As with most of my other posts, the purpose is not to cover the how to details of a manual implementation in SQL Server, just as I will not cover the technical differences between row and page compression. The purpose of this post is to make you aware of the existence of data compression, what it does and how it is implemented in timeXtender.

What is data compression?

With the danger of being too simplistic, if you think of data compression as being to the contents of a database what zip is to the file system, you are pretty close. It does exactly what the name indicates, it compresses the data, hence saves storage just as zipping a file.

There are two types of data compression, row compression and page compression. Row compression saves storage by using what is called a variable length storage format even for fixed length data types such as CHAR and by not storing zero and NULL values. Page compression uses a more complex technique, including considering redundancy in data.

Using data compression

Considering the nature of staging and data warehouse databases, page compression is well suited for data warehouse databases. Row compression is better suited for staging databases, due to the many changes (updates) normally performed in the data cleansing process.

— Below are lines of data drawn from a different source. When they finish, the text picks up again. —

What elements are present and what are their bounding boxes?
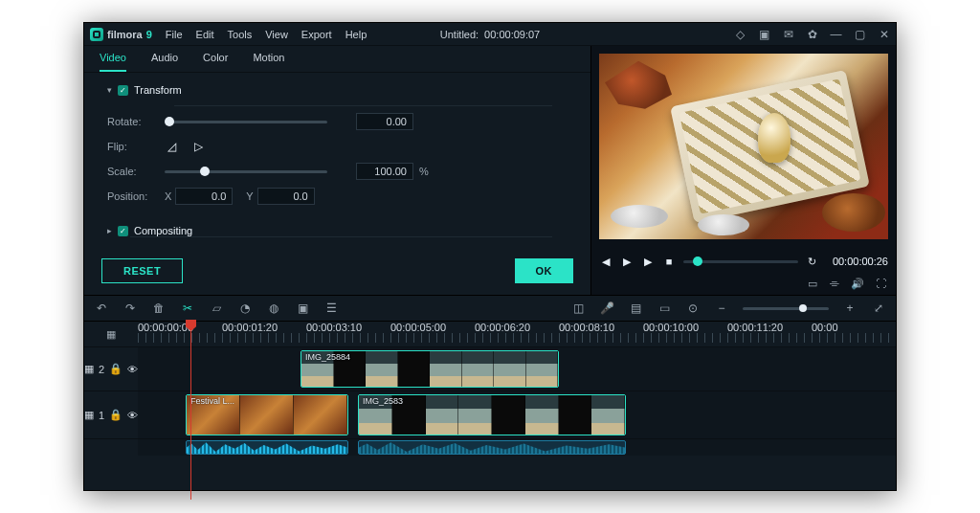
prev-frame-icon[interactable]: ◀ <box>599 255 612 268</box>
ruler-label: 00:00:10:00 <box>643 322 727 333</box>
tab-audio[interactable]: Audio <box>151 52 178 72</box>
clip-img25884[interactable]: IMG_25884 <box>301 350 559 388</box>
compositing-checkbox[interactable]: ✓ <box>118 226 128 236</box>
flip-label: Flip: <box>107 141 165 152</box>
clip-label: Festival L... <box>190 396 234 406</box>
tab-color[interactable]: Color <box>203 52 228 72</box>
track-type-icon: ▦ <box>84 409 94 421</box>
position-y-value[interactable]: 0.0 <box>257 188 315 205</box>
menu-export[interactable]: Export <box>301 29 332 40</box>
zoom-in-icon[interactable]: + <box>842 301 858 315</box>
tab-motion[interactable]: Motion <box>253 52 284 72</box>
lock-icon[interactable]: 🔒 <box>109 409 122 421</box>
ok-button[interactable]: OK <box>515 258 574 283</box>
delete-icon[interactable]: 🗑 <box>151 301 167 315</box>
preview-timecode: 00:00:00:26 <box>833 256 888 267</box>
zoom-fit-icon[interactable]: ⤢ <box>871 301 886 315</box>
flip-horizontal-icon[interactable]: ◿ <box>165 140 178 153</box>
menu-help[interactable]: Help <box>345 29 368 40</box>
zoom-out-icon[interactable]: − <box>714 301 729 315</box>
ruler-label: 00:00:03:10 <box>306 322 390 333</box>
crop-icon[interactable]: ▱ <box>209 301 224 315</box>
eye-icon[interactable]: 👁 <box>127 364 138 375</box>
quality-icon[interactable]: ▭ <box>808 278 817 290</box>
inspector-panel: Video Audio Color Motion ▾ ✓ Transform R… <box>84 46 591 295</box>
menu-view[interactable]: View <box>265 29 288 40</box>
transform-checkbox[interactable]: ✓ <box>118 85 128 96</box>
greenscreen-icon[interactable]: ▣ <box>295 301 310 315</box>
menu-bar: File Edit Tools View Export Help <box>166 29 367 40</box>
snap-icon[interactable]: ⊙ <box>685 301 701 315</box>
play-icon[interactable]: ▶ <box>620 255 634 268</box>
marker-icon[interactable]: ◫ <box>570 301 586 315</box>
loop-icon[interactable]: ↻ <box>806 255 819 268</box>
activity-icon[interactable]: ▣ <box>758 28 770 40</box>
lock-icon[interactable]: 🔒 <box>109 363 122 375</box>
track-type-icon: ▦ <box>84 363 94 375</box>
menu-file[interactable]: File <box>166 29 183 40</box>
preview-viewport[interactable] <box>599 54 888 239</box>
compositing-section-head[interactable]: ▸ ✓ Compositing <box>107 225 568 236</box>
reset-button[interactable]: RESET <box>101 258 183 283</box>
time-ruler[interactable]: 00:00:00:00 00:00:01:20 00:00:03:10 00:0… <box>138 322 896 346</box>
account-icon[interactable]: ◇ <box>734 28 746 40</box>
play2-icon[interactable]: ▶ <box>641 255 655 268</box>
brand: filmora9 <box>90 28 152 41</box>
message-icon[interactable]: ✉ <box>782 28 794 40</box>
playbar: ◀ ▶ ▶ ■ ↻ 00:00:00:26 <box>591 247 896 276</box>
split-icon[interactable]: ✂ <box>180 301 195 315</box>
audio-clip-img2583[interactable] <box>358 440 626 455</box>
playhead[interactable] <box>190 322 191 500</box>
window-title: Untitled: 00:00:09:07 <box>440 29 540 40</box>
record-icon[interactable]: 🎤 <box>599 301 614 315</box>
rotate-value[interactable]: 0.00 <box>356 113 413 130</box>
zoom-slider[interactable] <box>743 307 829 310</box>
logo-icon <box>90 28 103 41</box>
eye-icon[interactable]: 👁 <box>127 410 138 421</box>
redo-icon[interactable]: ↷ <box>122 301 138 315</box>
render-icon[interactable]: ▭ <box>657 301 672 315</box>
fullscreen-icon[interactable]: ⛶ <box>876 278 886 289</box>
adjust-icon[interactable]: ☰ <box>323 301 339 315</box>
inspector-tabs: Video Audio Color Motion <box>84 46 590 73</box>
menu-tools[interactable]: Tools <box>228 29 253 40</box>
flip-vertical-icon[interactable]: ▷ <box>191 140 205 153</box>
scale-slider[interactable] <box>165 170 327 173</box>
menu-edit[interactable]: Edit <box>196 29 214 40</box>
snapshot-icon[interactable]: ⌯ <box>829 278 839 289</box>
track-1-head[interactable]: ▦ 1 🔒 👁 <box>84 391 138 438</box>
track-2-head[interactable]: ▦ 2 🔒 👁 <box>84 347 138 390</box>
clip-img2583[interactable]: IMG_2583 <box>358 394 626 435</box>
chevron-right-icon[interactable]: ▸ <box>107 226 112 235</box>
position-x-label: X <box>165 190 171 202</box>
rotate-label: Rotate: <box>107 116 165 127</box>
close-icon[interactable]: ✕ <box>878 28 890 40</box>
stop-icon[interactable]: ■ <box>662 255 676 268</box>
position-x-value[interactable]: 0.0 <box>175 188 233 205</box>
track-1-audio <box>84 438 896 456</box>
clip-label: IMG_25884 <box>305 352 350 362</box>
chevron-down-icon[interactable]: ▾ <box>107 85 112 95</box>
minimize-icon[interactable]: — <box>830 28 842 40</box>
seek-slider[interactable] <box>683 260 798 263</box>
tracks-manage-icon[interactable]: ▦ <box>84 322 138 346</box>
ruler-label: 00:00:00:00 <box>138 322 222 333</box>
color-icon[interactable]: ◍ <box>266 301 281 315</box>
rotate-slider[interactable] <box>165 121 327 123</box>
undo-icon[interactable]: ↶ <box>94 301 109 315</box>
track-2: ▦ 2 🔒 👁 IMG_25884 <box>84 346 896 390</box>
volume-icon[interactable]: 🔊 <box>851 278 864 290</box>
brand-name: filmora <box>107 29 143 40</box>
maximize-icon[interactable]: ▢ <box>854 28 866 40</box>
position-label: Position: <box>107 190 165 202</box>
mixer-icon[interactable]: ▤ <box>628 301 643 315</box>
clip-festival[interactable]: Festival L... <box>186 394 348 435</box>
tab-video[interactable]: Video <box>100 52 126 72</box>
scale-value[interactable]: 100.00 <box>356 163 413 180</box>
preview-panel: ◀ ▶ ▶ ■ ↻ 00:00:00:26 ▭ ⌯ 🔊 ⛶ <box>591 46 896 295</box>
speed-icon[interactable]: ◔ <box>237 301 253 315</box>
notify-icon[interactable]: ✿ <box>806 28 818 40</box>
audio-clip-festival[interactable] <box>186 440 348 455</box>
project-time: 00:00:09:07 <box>484 29 540 40</box>
transform-section-head[interactable]: ▾ ✓ Transform <box>107 84 568 96</box>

For ease of use, there are only two parameters in timeXtender that controls the use of data compression

  • Table classification Any table classified as large dimension table or large fact table, uses data compression if supported by the target
  • Deployment target The deployment target for the staging or data warehouse database needs to be an Enterprise Edition of SQL Server 2008+

And just to clarify. A staging database table will always use row compression, whereas a data warehouse table will always use page compression.

Data Compression

Deployment Target

Storage savings

Our field experience shows the following average storage savings

Compression type Storage savings
Row (staging) 40-60 %
Page (data warehouse) 50-90 %

In addition we have seen performance gains, that can be be explained by the reduced disk IO. If the bottle neck in general is IO and there is available memory on the server, you can expect a performance gain.

A word of caution

When you first use data compression in a database, SQL Server changes the internal storage of the database. This will prevent you from restoring a backup of a compression enabled database onto another SQL Server instance, not using data compression.

Software prerequisites

Data compression is a feature that requires SQL Server Enterprise Edition, thus also requires an Enterprise Edition license of timeXtender. It is supported from SQL Server 2008 and timeXtender version 4.5.


If you are interested in behind the scenes details of data compression, SQL Server Central is good source. Search for data compression (and make sure not to confuse it with backup compression).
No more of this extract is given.